Après des débuts difficiles, la 306 S16 va vite se rattraper pour devenir l'une des GTI Peugeot les plus appréciées.
L'histoire se répète. Si, aujourd'hui, Peugeot s'apprête à abandonner le label GTI, certains se rappelleront peut-être que le Lion avait déjà fait ce choix dans les années 1990, du moins en France. Les trois lettres avaient acquis une réputation sulfureuse suite aux nombreux accidents rencontrés par des propriétaires de 205 et de 309 GTI, au point de faire office de repoussoir auprès des assureurs ! Tout en conservant ce nom sur de nombreux marchés, la marque avait donc préféré, dans l'Hexagone, opter pour de nouvelles appellations plus consensuelles.
Des débuts compliqués au retour en grâce


Comme sa petite sœur 106 avant elle, la 306 offre ainsi désormais le choix entre une XSI, déjà dynamique avec ses 123 ch, et la S16, qui se veut la vraie remplaçante de la 309 GTI 16. Hélas, malgré une ligne bien plus appréciée que celle de sa devancière, l'accueil est pour le moins mitigé lorsque cette version sportive débarque, en octobre 1993. Déjà handicapée par un poids en nette hausse, la nouvelle compacte Peugeot doit aussi composer avec un moteur deux-litres inédit qui n'affiche clairement pas la même santé que son prédécesseur. Sur le papier, la puissance est pourtant en progression par rapport à l'ancien 1.9 catalysé, en passant de 148 à 155 ch. Mais les journalistes et clients se demanderont bien où est cachée cette cavalerie... A tel point que Peugeot finira très vite par parler plutôt de 150 ch ! La réalité semble, elle, encore moins glorieuse si l'on en croit certains résultats de passage au banc...

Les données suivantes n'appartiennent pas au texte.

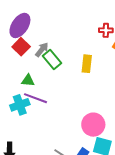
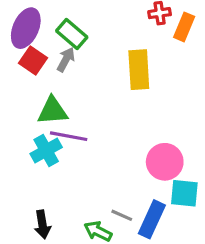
green rectangle: (52, 60) -> (72, 34), moved
yellow rectangle: (87, 64) -> (139, 70), size x1.4
green triangle: (28, 80) -> (53, 111), size x1.5

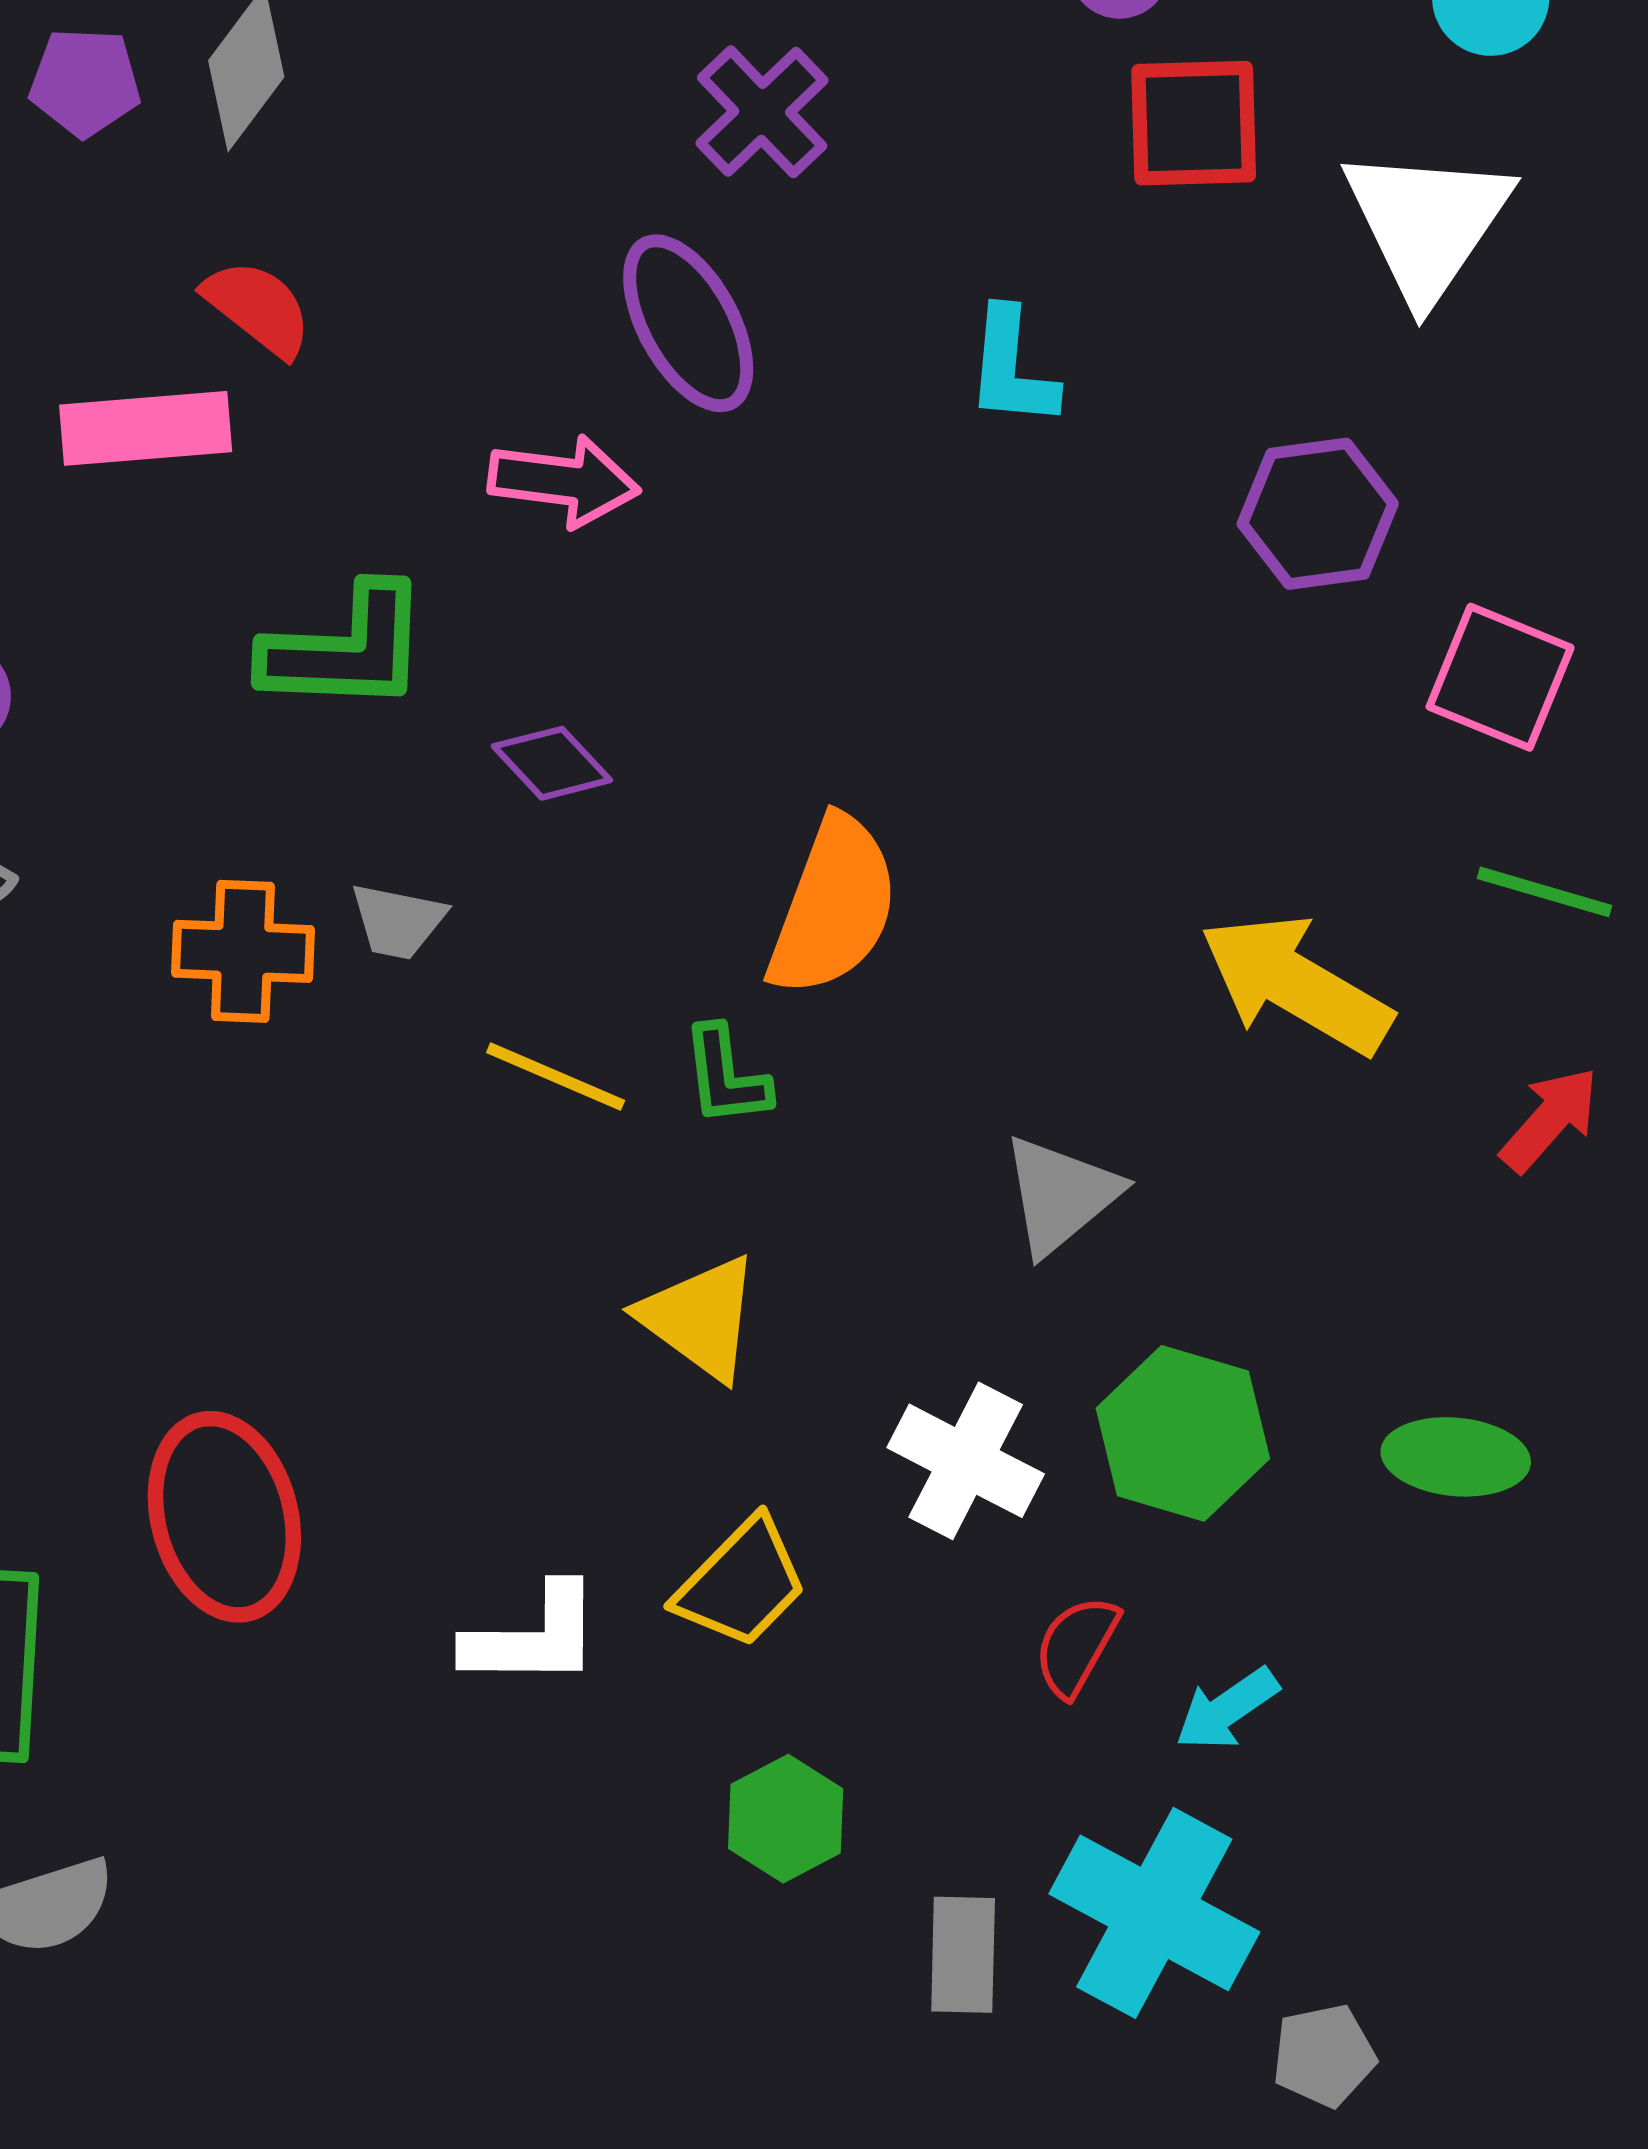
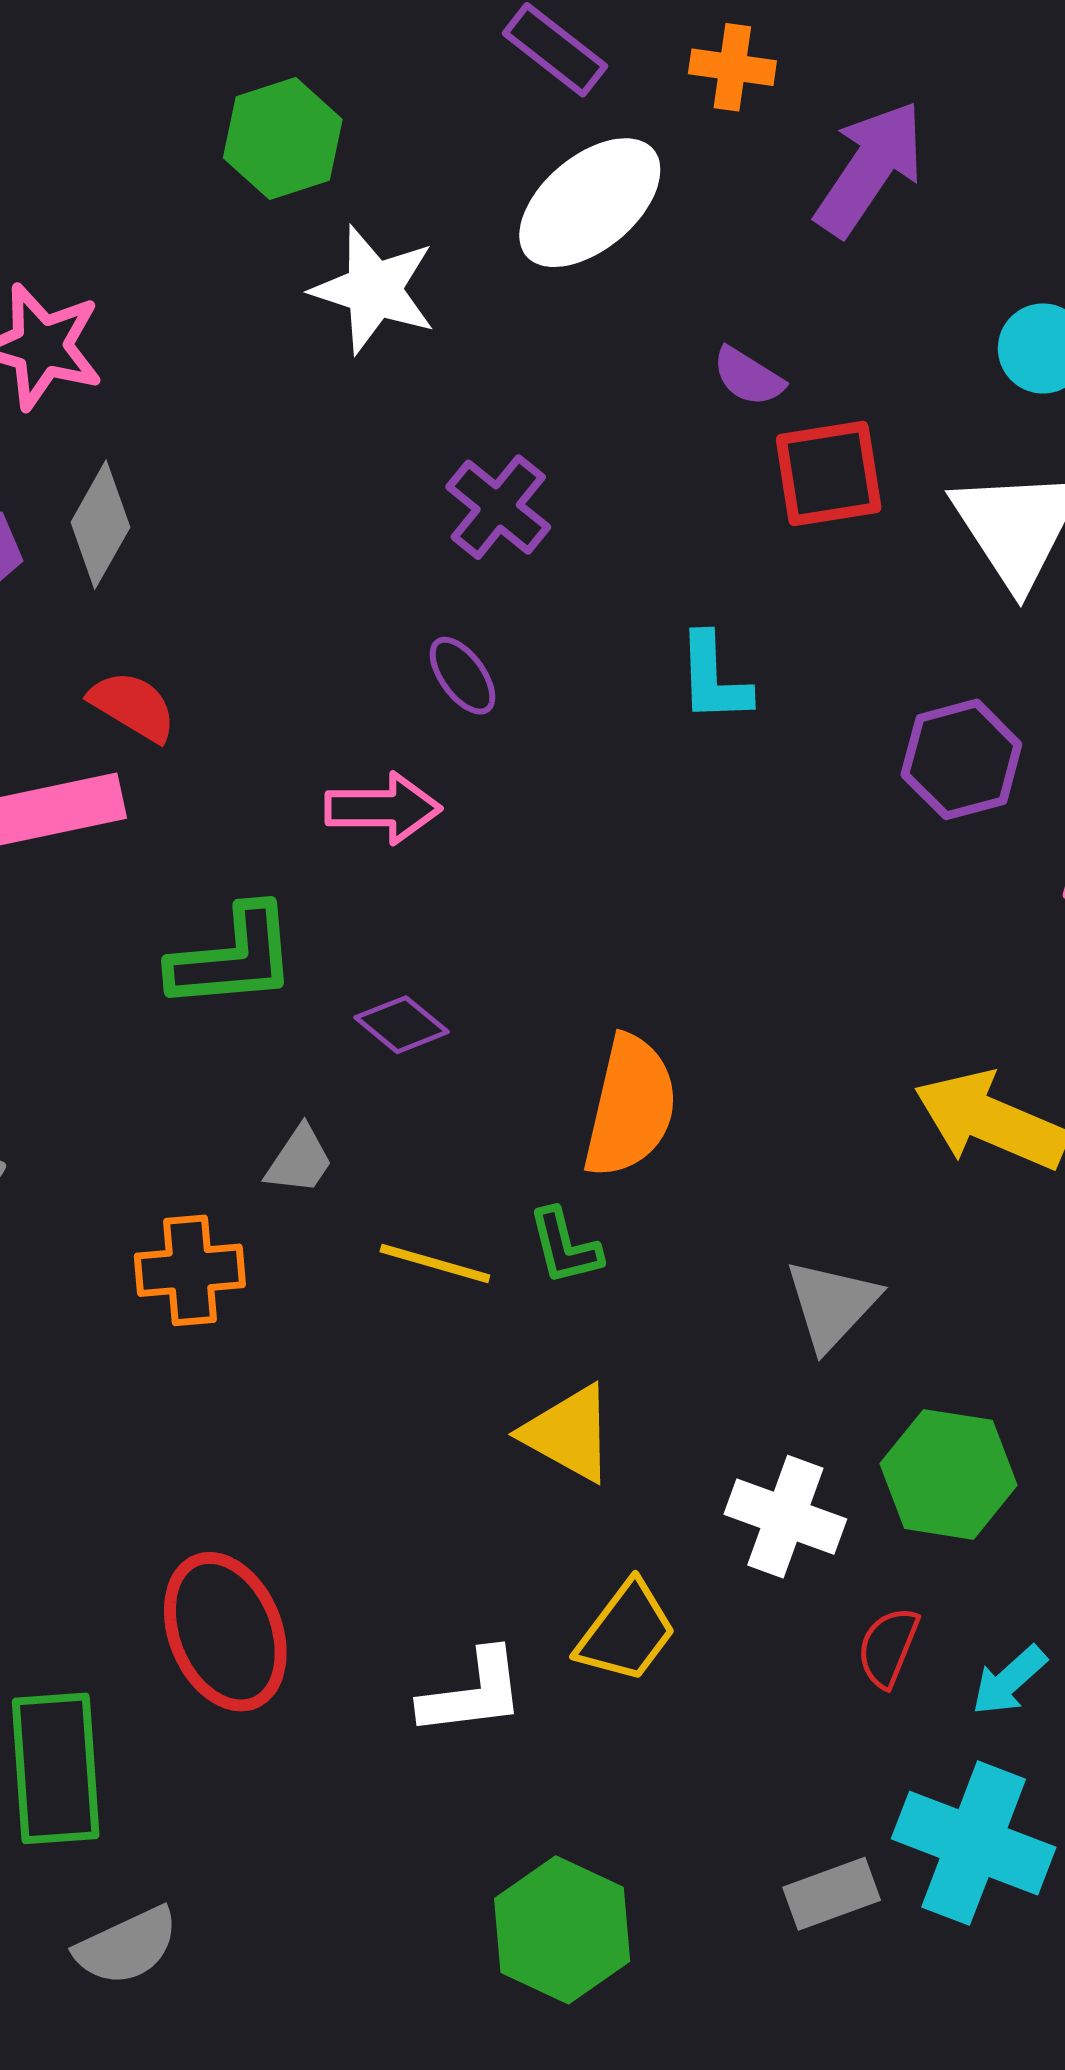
purple ellipse: (688, 323) -> (463, 676), size x0.6
gray trapezoid: (398, 921) -> (299, 1160), turned -60
orange cross: (243, 951) -> (190, 1270), moved
green hexagon: (786, 1819) -> (562, 1930), moved, size x1.5
gray rectangle: (963, 1955) -> (832, 1894), turned 76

Heureusement, la 306 S16 va réussir à se racheter trois ans plus tard, en octobre 1996. C'est en effet à cette date qu'elle adopte un nouveau moteur, débarrassé du controversé système ACAV (Admission à Caractéristique Accoustique Variable) qui était censé concilier couple à bas régime et puissance en haut du compte-tours. Cette fois, les 167 ch annoncés ne semblent pas être partiellement restés dans leur box, et la marque y ajoute même un atout alors inédit pour elle en série : une toute nouvelle boîte six rapports. "Elle avait été d'abord développée pour les 205 Groupe A en compétition", nous rappelle Eric Barthelat, du musée de l'Aventure Peugeot. "C'était une grosse évolution à l'époque, les boîtes six étaient encore rares, et les rapports bien rapprochés donnaient des sensations particulières."
La greffe a été effectuée un peu au forceps, si bien que cette version braque mieux à gauche qu'à droite : méfiance dans les parkings ! Mais dès qu'on s'éloigne des villes pour arriver sur route sinueuse, on retrouve un châssis qui avait d'emblée fait l'unanimité. Son essieu arrière autodirectionnel lui confère, en effet, une agilité redoutable, sa direction assistée n'a pas sacrifié la précision, alors que l'amortissement, remarquablement calibré, parvient à concilier confort et efficacité. L'opération contribuera ainsi à faire passer cette 306 S16 du statut de déception à celui de révélation, avant même qu'elle ne puisse profiter d'un restylage assez réussi, en avril 1997. Un parcours finalement pas si différent de celui de sa devancière 309 GTI, dont la version GTI 16 a fait littéralement oublier la "sage" variante 130 ch huit soupapes des débuts…
Peugeot 306 S16. Le tour du propriétaire

Prêté par son propriétaire Maxime F., l'exemplaire du jour n'est évidemment pas aussi neuf que la 604 GTI du musée de l'Aventure Peugeot, qui totalisait à peine 224 km. Mais dans sa robe jaune Vermeer assez peu courante, il n'a clairement pas à rougir de son état de conservation : difficile de croire qu'il a déjà parcouru plus de 126 000 km. Il est vrai aussi qu'il s'agit d'une version restylée, qui avait profité d'un sacré coup de jeune grâce à sa calandre affinée, ses phares aux angles adoucis, ses pare-chocs peints ou encore ses nouveaux feux arrière évoquant la grande sœur 406. Un traitement dont bénéficieront, au final, l'immense majorité des 306 dotées de la boîte six et du moteur 167 ch, puisque cette variante aujourd'hui plébiscitée est apparue juste avant ce lifting : si vous tombez sur une "phase 1", dont le look restait beaucoup plus proche d'une "grosse 205", vous avez donc déniché une vraie rareté.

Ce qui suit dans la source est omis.